Open ivbeg opened 1 year ago
I can help with converting pdf files to csv/json/excel but after 1.5 weeks. I need to complete several study projects before exams
@ivbeg Hi! I processed one pdf document. Is everything okay? If not, please tell me where there is a mistake. Tables are available on google drive and on my repository
@dkagramanyan Hi! Yes, it looks great!
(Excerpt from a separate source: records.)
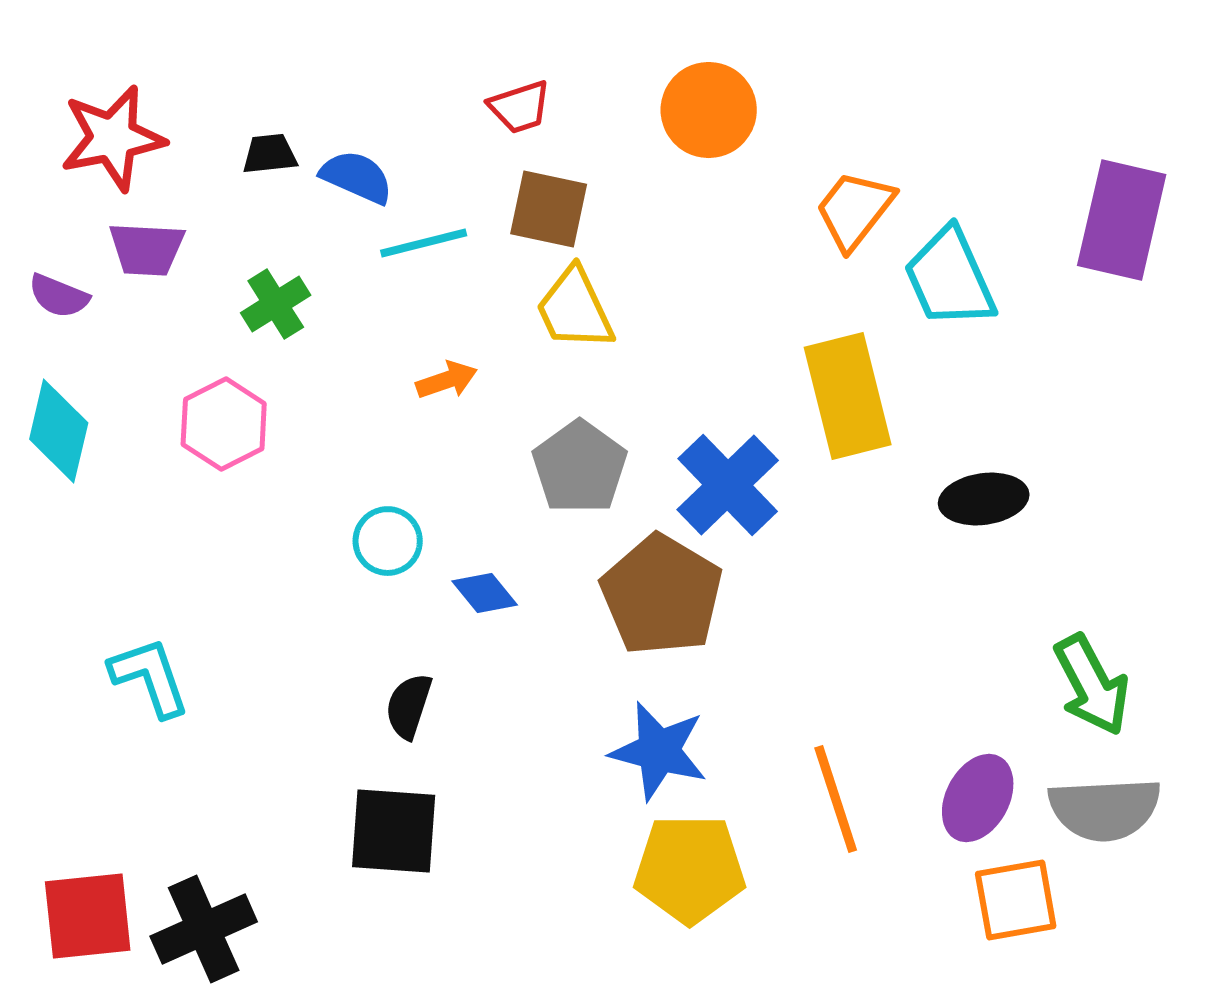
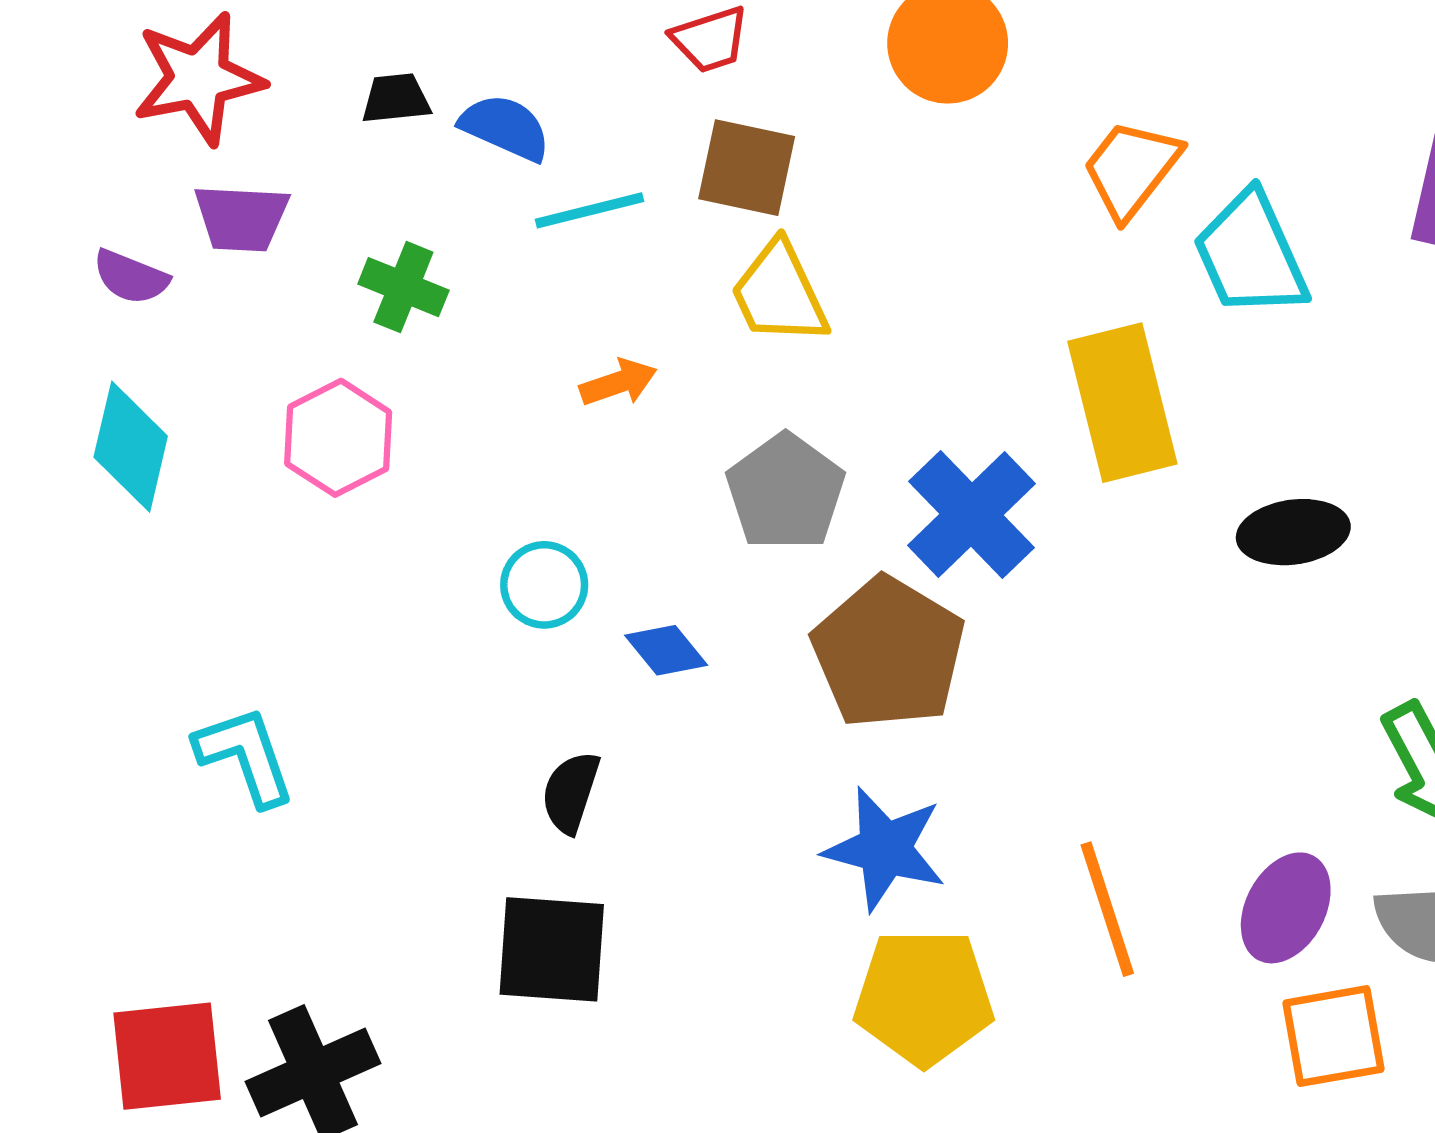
green cross: (276, 304) -> (403, 287), turned -36

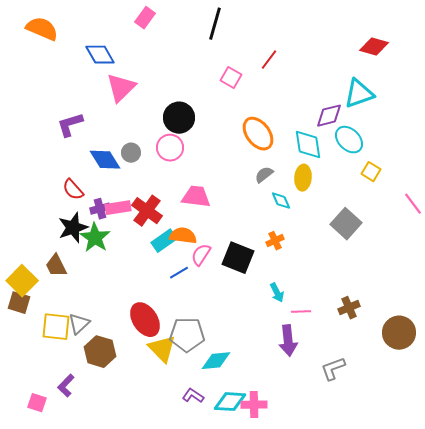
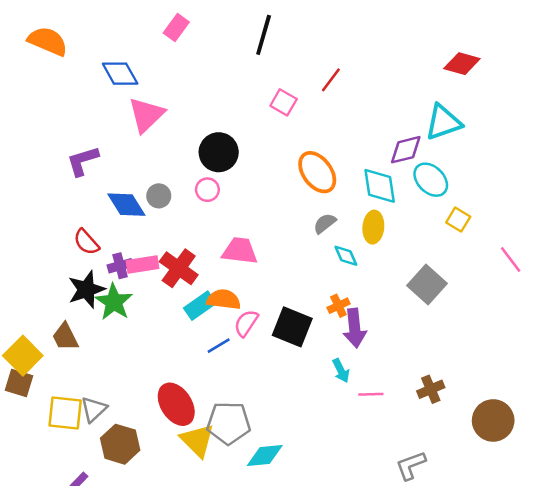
pink circle: (170, 148) -> (207, 190), size x0.7
purple arrow: (288, 341) -> (355, 328), moved

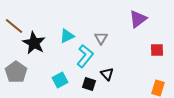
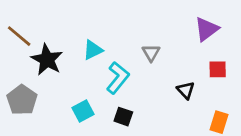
purple triangle: (138, 19) -> (207, 29), moved
gray triangle: (101, 38) -> (151, 53), moved
black triangle: (107, 74) -> (186, 90), moved

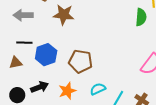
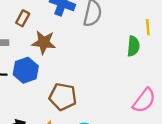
blue hexagon: (46, 55) -> (26, 70), moved

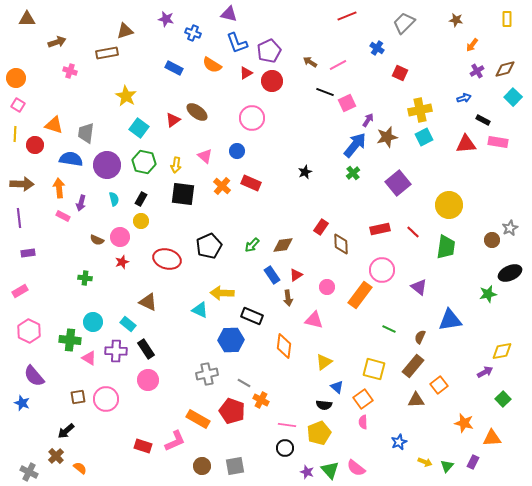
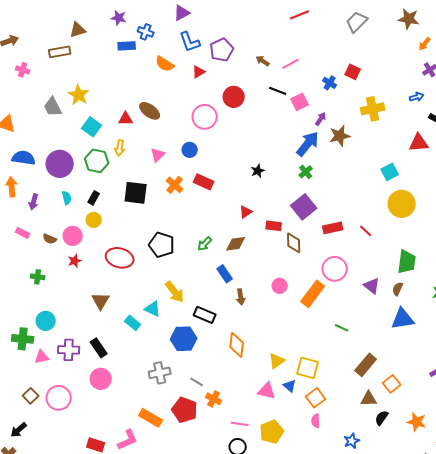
purple triangle: (229, 14) -> (182, 13), turned -42
brown star: (456, 20) -> (409, 19), size x1.5
blue cross: (377, 48) -> (330, 83), moved
blue rectangle: (174, 68) -> (127, 46), moved, turned -30
red circle: (272, 81) -> (234, 97), moved
red triangle: (173, 120) -> (126, 119), turned 35
gray trapezoid: (86, 133) -> (53, 107), moved, turned -35
cyan square: (424, 137) -> (390, 172), moved
pink triangle: (205, 156) -> (158, 155), turned 35
yellow arrow: (176, 165) -> (120, 148), moved
purple square: (398, 183) -> (304, 207), moved
pink rectangle: (63, 216) -> (23, 233), moved
red rectangle: (321, 227) -> (274, 226), turned 63
black pentagon: (209, 246) -> (162, 245), turned -30
green trapezoid: (446, 247) -> (407, 262), moved
red triangle: (296, 275) -> (246, 212), moved
yellow arrow: (222, 293) -> (175, 292), turned -130
brown triangle: (148, 302) -> (101, 301), turned 36
pink triangle: (314, 320) -> (267, 391), moved
cyan rectangle: (128, 324) -> (133, 323), moved
brown semicircle: (420, 337) -> (398, 289), moved
pink triangle: (89, 358) -> (42, 357), turned -42
yellow square: (374, 369) -> (308, 368), moved
brown square: (78, 397) -> (31, 396), turned -35
black semicircle: (324, 405) -> (382, 418), moved, turned 119

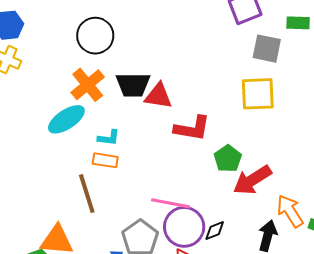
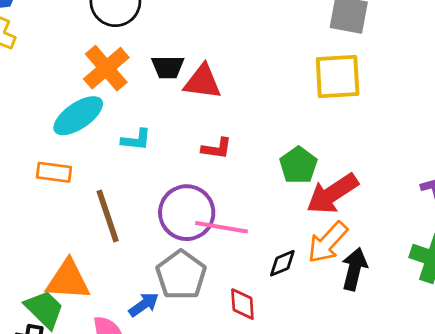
black trapezoid: (133, 85) -> (168, 67), size x0.7
red L-shape: (192, 128) -> (217, 148), moved, size x0.6
orange rectangle: (105, 160) -> (54, 172), moved
orange arrow: (290, 211) -> (328, 242), moved, turned -104
purple circle: (184, 227) -> (187, 213), moved

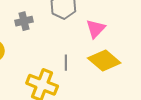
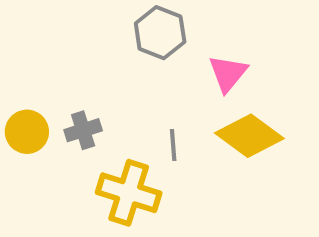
gray cross: (24, 21) -> (83, 130), moved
P.S. repository looks private, so I've checked only google drive documents
Added 30 new tables. About 50 tables left to process. Loaded new data to the same gdrive
@dkagramanyan thanks a lot! If you could possibly share the code that did the trick it would be just perfect (the repo you referred to above is private, as @ivbeg pointed out). Meanwhile, best of luck with your exams.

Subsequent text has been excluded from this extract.